◆ Items listed in a dataset
__________

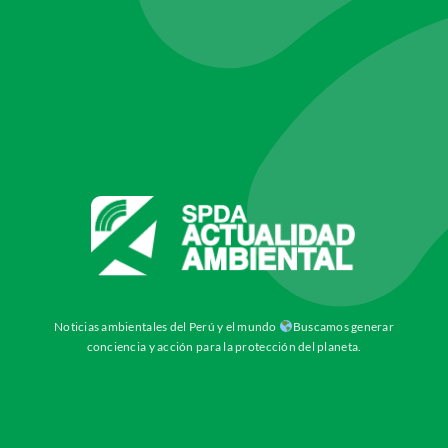
Noticias ambientales del Perú y el mundo
Buscamos generar
conciencia y acción para la protección del planeta.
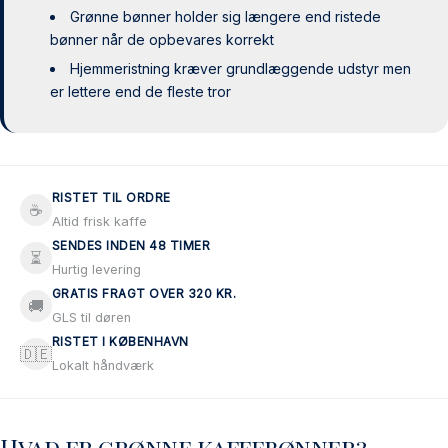
Grønne bønner holder sig længere end ristede
bønner når de opbevares korrekt
Hjemmeristning kræver grundlæggende udstyr men
er lettere end de fleste tror
RISTET TIL ORDRE
☕
Altid frisk kaffe
SENDES INDEN 48 TIMER
⏳
Hurtig levering
GRATIS FRAGT OVER 320 KR.
🚚
GLS til døren
RISTET I KØBENHAVN
🇩🇪
Lokalt håndværk
Hvad er grønne kaffebønner?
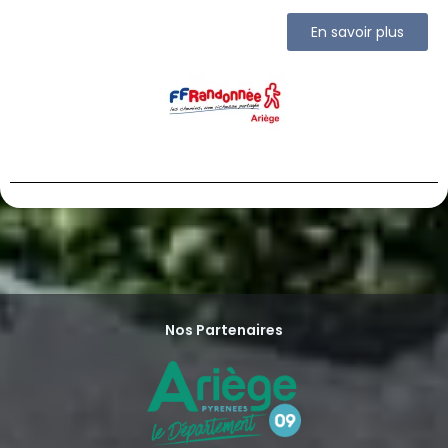
En savoir plus
Nos Partenaires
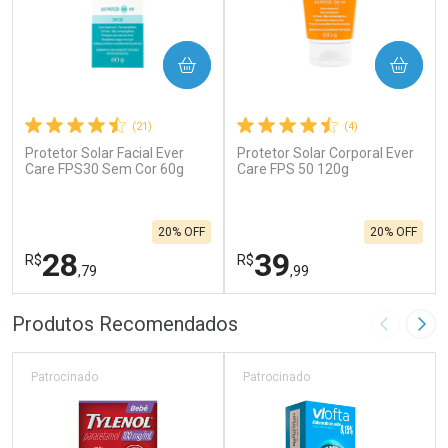
COMPRAR
COMPRAR
(21)
(4)
Protetor Solar Facial Ever
Protetor Solar Corporal Ever
Care FPS30 Sem Cor 60g
Care FPS 50 120g
20% OFF
20% OFF
28
39
R$
R$
,79
,99
FECHAR
F
FECHAR
F
Produtos Recomendados
Imagem A
Pró
Laboratório
Laboratório
Por Menos
Por Menos
Patrocinado
Patrocinado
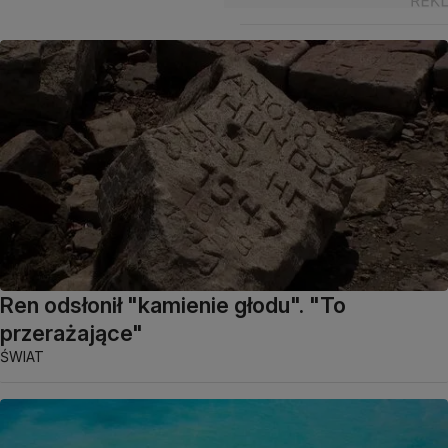
Ren odsłonił "kamienie głodu". "To
przerażające"
ŚWIAT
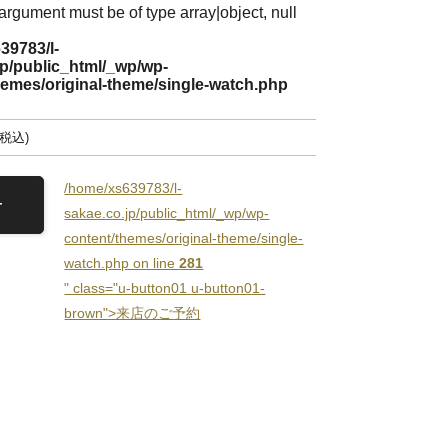
 argument must be of type array|object, null
39783/l-
jp/public_html/_wp/wp-
hemes/original-theme/single-watch.php
税込
/home/xs639783/l-
せ
sakae.co.jp/public_html/_wp/wp-
content/themes/original-theme/single-
watch.php on line
281
" class="u-button01 u-button01-
brown">来店のご予約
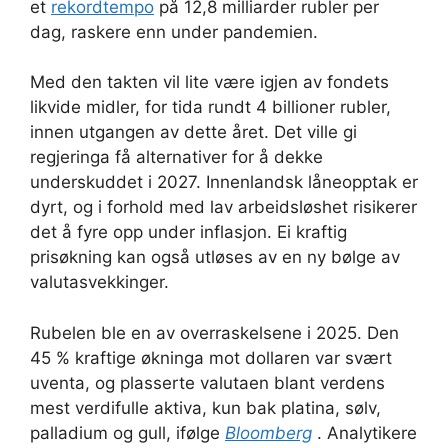
et
rekordtempo
på 12,8 milliarder rubler per
dag, raskere enn under pandemien.
Med den takten vil lite være igjen av fondets
likvide midler, for tida rundt 4 billioner rubler,
innen utgangen av dette året. Det ville gi
regjeringa få alternativer for å dekke
underskuddet i 2027. Innenlandsk låneopptak er
dyrt, og i forhold med lav arbeidsløshet risikerer
det å fyre opp under inflasjon. Ei kraftig
prisøkning kan også utløses av en ny bølge av
valutasvekkinger.
Rubelen ble en av overraskelsene i 2025. Den
45 % kraftige økninga mot dollaren var svært
uventa, og plasserte valutaen blant verdens
mest verdifulle aktiva, kun bak platina, sølv,
palladium og gull, ifølge
Bloomberg
. Analytikere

__________

◆ PROBLEM STATEMENT
Transcribe, word for word, every line from the one containing "innen utgangen av dette året. Det ville gi" through the final line of the entries, and nothing else.

◆ EXERCISE SOLUTION
innen utgangen av dette året. Det ville gi
regjeringa få alternativer for å dekke
underskuddet i 2027. Innenlandsk låneopptak er
dyrt, og i forhold med lav arbeidsløshet risikerer
det å fyre opp under inflasjon. Ei kraftig
prisøkning kan også utløses av en ny bølge av
valutasvekkinger.
Rubelen ble en av overraskelsene i 2025. Den
45 % kraftige økninga mot dollaren var svært
uventa, og plasserte valutaen blant verdens
mest verdifulle aktiva, kun bak platina, sølv,
palladium og gull, ifølge
Bloomberg
. Analytikere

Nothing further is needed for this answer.